An increasing number of genuine clients are showing that, while they may not always go the whole road with Stoddart, they appreciate the skill and thoughtfulness he brings to a commission. This millennium, Stoddart is going to be very difficult to marginalise.

A fortnight ago, The Boots Company, chemists to a nation, unveiled its Millennium Sculpture Garden at its headquarters in Nottingham. A rather more successful exercise than the Greenwich debacle with which it has also been associated, the beautifully-

landscaped area includes nine substantial commissions. Many of them, although impressive in scale and craft, are little more than garden ornaments. Stoddart's work, a herm of Milton, is far and away the most intellectually rigorous of the works.

The first of his pieces in England, the bronze pillar with the bust of the poet on top, is every bit as mischievous as its classical antecedents. A quotation from Paradise Lost spills off the edges of the obelisk, which itself is only just attached to its base, appearing to fall backwards. The clients latched on to the link with the Methodist beliefs of founder Jesse Boot, but there is so much more to it than that, and it is about as ornamental as a war memorial.

Currently taking shape in that

Paisley studio is a substantial frieze, also to be cast in bronze, which will adorn architect Robert Adam's extension to the Ashmolean Museum at Oxford University. A parade of winged boys, griffins, and standing females, it draws its inspiration from other parts of the building and is, Stoddart admits, a compromise on his original proposal which, incredibly, the Oxford committee found too laden with meaning. Challenged to ''make something meaningless'', Stoddart has, he says, ''resorted to satire'', which he now challenges others to read.

The big deal for

Paisley - and Princeton, New Jersey - has Stoddart working quite directly. This week the vice-president of Princeton University, Bob Durkee, was in Paisley to see Stoddart's completed figure of John Witherspoon, an eighteenth-century Paisley clergyman who became president of Princeton and one of the founding fathers of the United States itself.

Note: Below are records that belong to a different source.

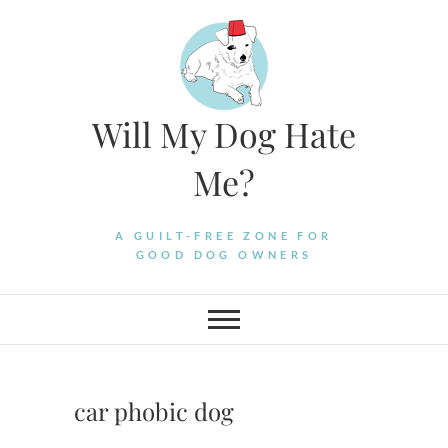
Skip
to
content
Will My Dog Hate
Me?
A GUILT-FREE ZONE FOR
GOOD DOG OWNERS
car phobic dog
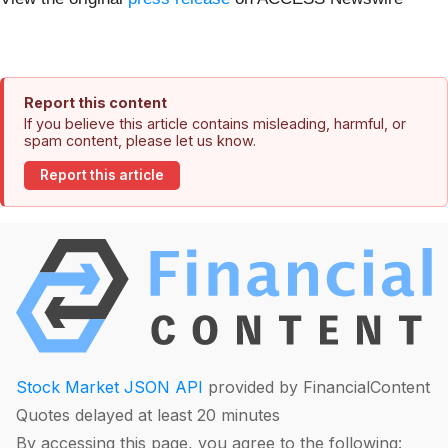
Report this content
If you believe this article contains misleading, harmful, or
spam content, please let us know.
Report this article
Stock Market JSON API
provided by FinancialContent
Quotes delayed at least 20 minutes
By accessing this page, you agree to the following:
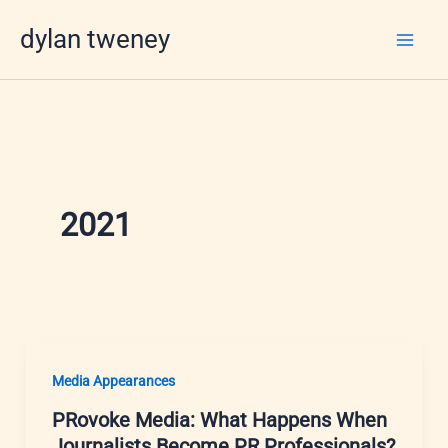
Skip
dylan tweney
to
content
2021
Media Appearances
PRovoke Media: What Happens When
Journalists Become PR Professionals?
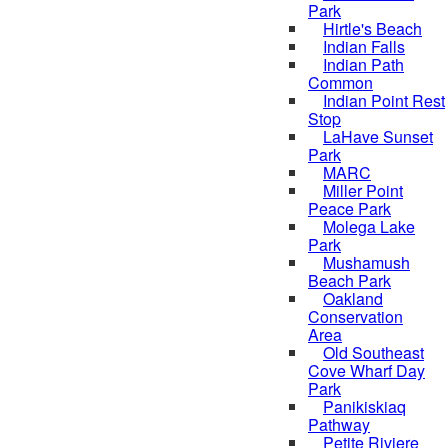
Park
Hirtle's Beach
Indian Falls
Indian Path
Common
Indian Point Rest
Stop
LaHave Sunset
Park
MARC
Miller Point
Peace Park
Molega Lake
Park
Mushamush
Beach Park
Oakland
Conservation
Area
Old Southeast
Cove Wharf Day
Park
Panikiskiaq
Pathway
Petite Riviere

''This is my heart's desire,'' says Stoddart of the monument. ''Clean of satire, heroic realism with rhetorical content. It is a noble idiom.''

Two copies of the statue will be cast, one for the Paisley University campus to be erected next year, the other for Princeton, due to land at Philadelphia (as Witherspoon himself did) early in 2002. Durkee, who explains that Witherspoon is a true hero to Princeton alumni, the first significant president of the college, and the only academic and clergyman to sign the Declaration if Independence, is fulsome in his praise of Stoddart.

''He is a sculptor who thinks about everything. Each piece of the work has a message. He has done everything he said he would and more.''

What Stoddart says he will do is make a trio of works for Paisley of its great men - the other two are architect Thomas Tait and Communist MP Willie Gallacher - and, of course, carve the likeness of Scotland's Homer in repose into a Highland hill. Those are his ''life projects''. I, for one, shall not be betting against his achieving them.